C’est au cours de sa séance de travail de ce Jeudi, 25 mai 20203 dans la Salle de réunion de la GIZ (Coopération Allemande) à Goma que le Groupe de Travail sur la lutte contre le Discours de Haine (GTDH) au Nord-Kivu a accueilli officiellement Colibri Multiservices « COMUS » en sigle comme nouveau membre. Par la même occasion, les représentants des organisations membres de ce groupe présent à cette réunion ont confié à COMUS la mission d’élaborer un plan de travail pour le volet Formation – Apprentissage – échange d’expériences, l’un des axes inscrits au programme de travail du Groupe.
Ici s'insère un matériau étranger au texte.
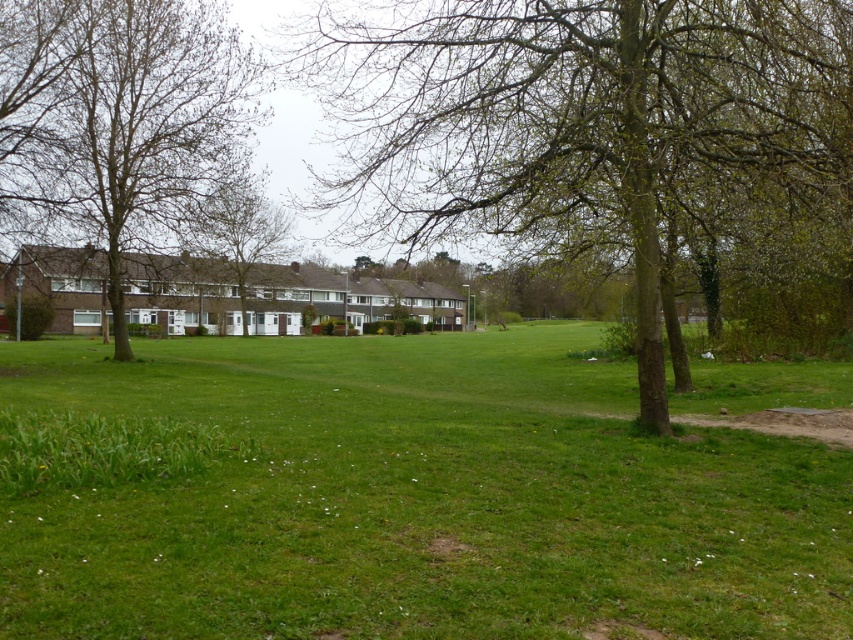 Question: Does brown leafless tree at left have a lesser width compared to brown textured tree at center?

Choices:
 (A) yes
 (B) no

Answer: (A)

Question: Which point appears closest to the camera in this image?

Choices:
 (A) [x=584, y=202]
 (B) [x=556, y=524]

Answer: (B)

Question: Can you confirm if green grassy field at center is positioned to the left of brown textured tree at center?

Choices:
 (A) yes
 (B) no

Answer: (B)

Question: In this image, where is brown rough tree at center located relative to brown textured tree at center?

Choices:
 (A) above
 (B) below

Answer: (A)

Question: Which point is closer to the camera?

Choices:
 (A) green grassy field at center
 (B) brown textured tree at center
 (C) brown leafless tree at left

Answer: (A)

Question: Estimate the real-world distances between objects in this image. Which object is farther from the brown rough tree at center?

Choices:
 (A) green grassy field at center
 (B) brown leafless tree at left

Answer: (B)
En effet, le Groupe de Travail sur la lutte contre le Discours de Haine au Nord-Kivu, est un cadre de concertation qui a été mis en place à la suite d’un atelier qui a été organisé à Goma, le 30 Aout 2022 par le PNUD (Programme des Nations Unies pour le Développement) en collaboration avec la GIZ. L’atelier avait mobilisé une dizaine d’organisations nationales et internationales spécialisées dans le domaine de la lutte contre les discours de haine. Il s’agit d’une démarche qui visait à mobiliser les acteurs de la société civile et ceux du secteur public ainsi que les médias afin de réfléchir ensemble sur les actions possibles à mettre en œuvre pour contraindre les discours de haine et la désinformation qui prennent de plus en plus de l’ampleur dans la région des Grands Lacs et plus particulièrement dans les provinces du Nord et Sud-Kivu. Le GTDH a ainsi pour mandat, de promouvoir la coordination et les échanges d’expériences entre organisations spécialisées, de renforcer les synergies pour la conduite d’actions collectives en matière notamment de recherche et de plaidoyer dans le cadre de la lutte contre le discours de haine et la désinformation et d’identifier des pistes d’actions innovantes pour la formulation de nouveaux projets de lutte contre les discours de haine qui viendront en appui aux programmes de stabilisation dans l’Est de la RDC.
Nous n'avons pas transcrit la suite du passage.